19  Statistical Philosophy

19.1 Some larger-scale advice before moving into modeling

More than any single method, R (or Python) package, or complex statistical model, the ultimate goal of this course is for you to develop a personal and operational statistical philosophy. This term is often thrown around, so we define a statistical philosophy as:

A set of principles that consistently guides how you think about data, models, uncertainty, and decisions.

In other words, a good statistical philosophy is not a set of rules; it does not tell you exactly what to do in every situation. Instead, it functions to reduce bias, prevent analytical wandering, promote clarity, encourage efficiency. Most importantly, a good statistical philosophy evolves with you, as you learn more. I will offer a set of guiding principles and aphorisms early in the course. You should modify them, reject them, or replace them entirely. What matters is that you have something guiding your choices. This is how you become consistent, thoughtful, and credible as a scientist rather than someone who simply runs analyses.

Look and listen to your graduate student peers, postdoctoral researchers, and faculty who you interact with and pay close attention to the different statistical perspectives that exist. It’s a fascinating amount of variation! One good example is how different practitioners interpret the output from multimodel (AIC, BIC, or DIC) comparisons. Whenever you hear a different perspective, ask the researcher about how the philosophy that guides their inferential decisions.

What follows are two components. First, I describe four statistical aphorisms. They are intentionally broad. Again, think of them as guardrails rather than rules.
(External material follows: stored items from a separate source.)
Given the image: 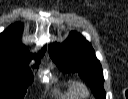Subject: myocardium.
<instances>
[{"instance_id":"obj_1","label":"myocardium","mask_w":128,"mask_h":99,"mask_svg":"<svg viewBox=\"0 0 128 99\" xmlns=\"http://www.w3.org/2000/svg\"><path fill=\"white\" fill-rule=\"evenodd\" d=\"M74 87H75V91H76L78 96L85 97L88 95V88L84 83L76 82L74 84Z\"/></svg>"}]
</instances>
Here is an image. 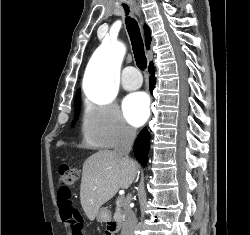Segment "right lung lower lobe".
Segmentation results:
<instances>
[{"label":"right lung lower lobe","mask_w":250,"mask_h":235,"mask_svg":"<svg viewBox=\"0 0 250 235\" xmlns=\"http://www.w3.org/2000/svg\"><path fill=\"white\" fill-rule=\"evenodd\" d=\"M150 76V91L154 89L155 77H154V65L151 62L149 65ZM150 148V133L147 128H144L138 135L134 144V154L136 159L145 167L147 164L148 151Z\"/></svg>","instance_id":"1"}]
</instances>
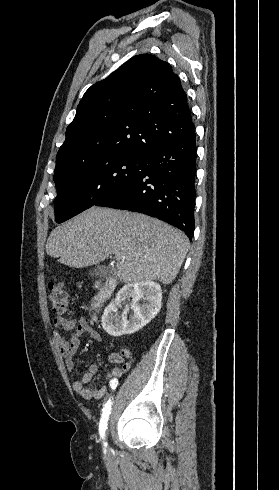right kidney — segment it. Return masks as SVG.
I'll return each instance as SVG.
<instances>
[{
  "label": "right kidney",
  "instance_id": "obj_1",
  "mask_svg": "<svg viewBox=\"0 0 279 490\" xmlns=\"http://www.w3.org/2000/svg\"><path fill=\"white\" fill-rule=\"evenodd\" d=\"M128 298H132V302L129 306H125V310L119 316L118 310ZM140 300H147V304L140 306ZM161 304L162 290L157 282L143 280L135 284H125L119 290L115 300H112L105 308L101 326L107 334L114 338H119L124 334H134L157 316L161 310ZM129 310H131V316L127 318Z\"/></svg>",
  "mask_w": 279,
  "mask_h": 490
}]
</instances>
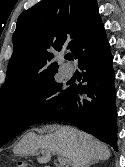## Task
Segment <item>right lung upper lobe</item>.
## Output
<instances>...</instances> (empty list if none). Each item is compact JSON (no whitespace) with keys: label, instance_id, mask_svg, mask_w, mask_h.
Wrapping results in <instances>:
<instances>
[{"label":"right lung upper lobe","instance_id":"obj_1","mask_svg":"<svg viewBox=\"0 0 125 167\" xmlns=\"http://www.w3.org/2000/svg\"><path fill=\"white\" fill-rule=\"evenodd\" d=\"M104 29L96 0H41L18 18L13 54L2 99L25 93L54 77L55 51L69 50L75 59Z\"/></svg>","mask_w":125,"mask_h":167}]
</instances>
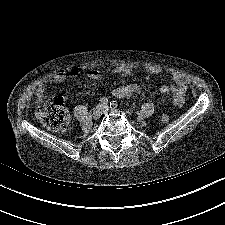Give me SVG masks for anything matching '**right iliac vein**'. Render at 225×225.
Instances as JSON below:
<instances>
[{"label":"right iliac vein","mask_w":225,"mask_h":225,"mask_svg":"<svg viewBox=\"0 0 225 225\" xmlns=\"http://www.w3.org/2000/svg\"><path fill=\"white\" fill-rule=\"evenodd\" d=\"M103 113V107L101 105L96 106L92 111V117L94 120H97L101 117Z\"/></svg>","instance_id":"1"}]
</instances>
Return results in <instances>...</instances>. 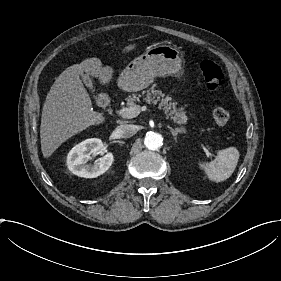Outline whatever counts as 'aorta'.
Listing matches in <instances>:
<instances>
[{"label": "aorta", "mask_w": 281, "mask_h": 281, "mask_svg": "<svg viewBox=\"0 0 281 281\" xmlns=\"http://www.w3.org/2000/svg\"><path fill=\"white\" fill-rule=\"evenodd\" d=\"M144 144L149 150H158L163 144V138L158 133L150 132L146 134Z\"/></svg>", "instance_id": "1"}]
</instances>
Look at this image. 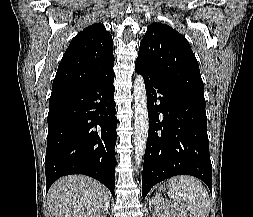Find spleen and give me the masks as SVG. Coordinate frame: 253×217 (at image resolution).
<instances>
[{
    "label": "spleen",
    "mask_w": 253,
    "mask_h": 217,
    "mask_svg": "<svg viewBox=\"0 0 253 217\" xmlns=\"http://www.w3.org/2000/svg\"><path fill=\"white\" fill-rule=\"evenodd\" d=\"M168 195L175 208L189 210L194 217H209V195L198 179L192 176L170 178Z\"/></svg>",
    "instance_id": "1"
}]
</instances>
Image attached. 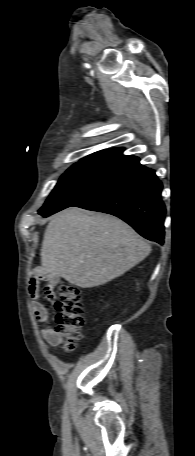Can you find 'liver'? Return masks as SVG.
Masks as SVG:
<instances>
[{
    "label": "liver",
    "instance_id": "1",
    "mask_svg": "<svg viewBox=\"0 0 195 456\" xmlns=\"http://www.w3.org/2000/svg\"><path fill=\"white\" fill-rule=\"evenodd\" d=\"M150 251V245L122 220L71 207L47 225L40 273L90 288L123 275Z\"/></svg>",
    "mask_w": 195,
    "mask_h": 456
}]
</instances>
Then, I explain what I mean by analytical workflow, which supports an operational statistical philosophy.

19.2 Four Statistical Aphorisms

Beware perfection. In data analysis, one can be paralyzed by by the moving target of the perfect solution. But what does perfection really mean in practice? Does it mean that an analysis looks complex enough to impress your colleagues or instructors, even if it is does not match the scope or intent of your questions (or, worse yet, is blatantly incorrect)? Is it an analysis that works flawlessly the first time, right out of the box? Or is it one that is quickly built and deployed but also hides critical assumptions or produces error-filled predictions?

The danger in seeking statistical (or, more generally, scientific) perfection lies in waiting for an ideal solution that may never arrive, or may arrive too late. In doing so, your and your collaborators’ progress stalls, opportunities are missed, and, perhaps most importantly, learning is sorely delayed. This idea is captured poetically in the words of Robert Watson-Watt, the inventor of radar:

Give them the third best to go on with; the second best comes too late, the best never comes.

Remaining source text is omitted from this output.